However, according to cognitive psychologist George Sperling, sensory memory has limited capacity and duration. In fact, the majority of stimuli are not strong enough to begin the encoding process necessary to turn an experience into a memory. But if the information does become sensory memory, it continues on to the second stage: short-term memory. Though longer than sensory memory, short-term memory only lasts 15 to 30 seconds.
Short-term memory has been studied extensively in the past. In 1956, George Miller researched the capacity of short-term memory. He ran studies on how people respond to a variety of stimuli. In one trial, he presented each participant with 10 different sounds varying in pitch and had the participant respond to each pitch with a corresponding response previously learned. Miller summarized his studies in his paper “The Magical Number Seven, Plus or Minus Two”. He concluded that the majority of humans can process between five and nine units of information in their short-term memory.

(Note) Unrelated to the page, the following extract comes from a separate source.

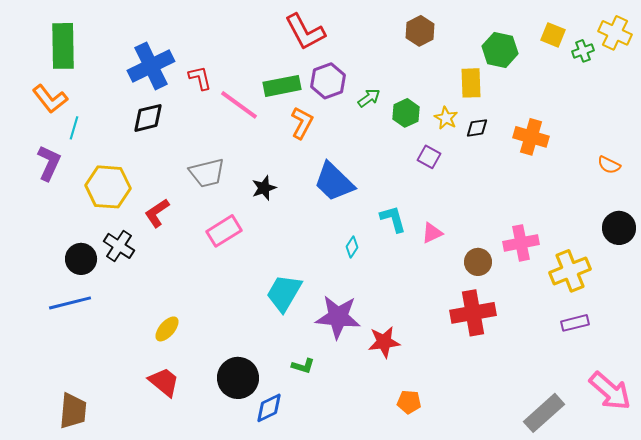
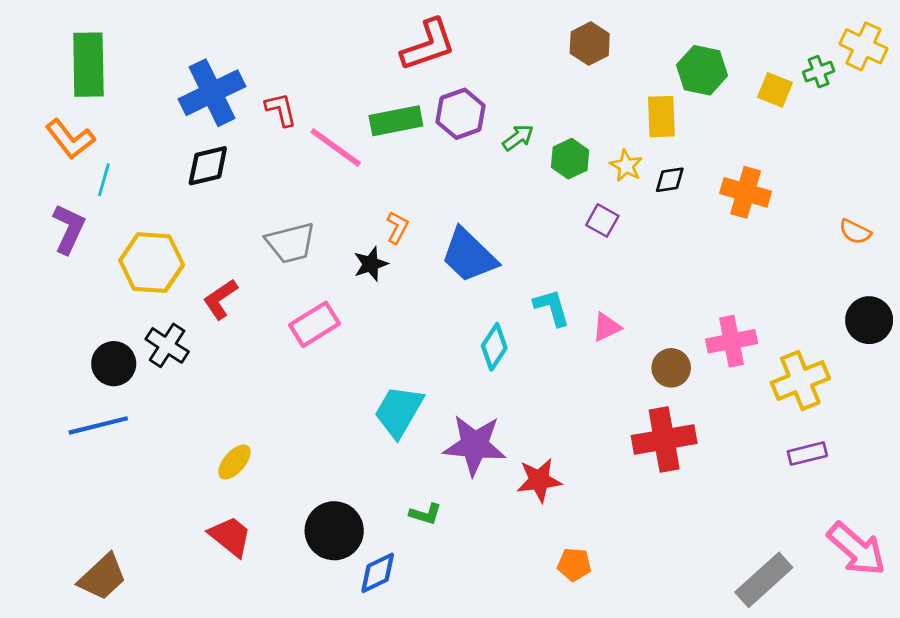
red L-shape: (305, 32) -> (428, 45), turned -81
yellow square: (553, 35) -> (775, 90), moved
orange L-shape: (302, 123) -> (397, 227), moved, size x0.7
cyan diamond: (352, 247) -> (494, 347), size x1.5
brown trapezoid: (73, 411) -> (102, 577), turned 42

Miller’s theory provides great insight into the limited nature of memory, helping explain why people have such difficulty remembering large amounts of information.
Although short-term memory is significantly limited, long-term memory has the potential to store an unlimited amount of information for one’s entire life. Scientist Alice Preston of the University of Texas explained how the passage of time is required for short-term memory to become long-term memory. Time allows the memory to become resistant to other stimuli that may be competing to be turned into long-term memory.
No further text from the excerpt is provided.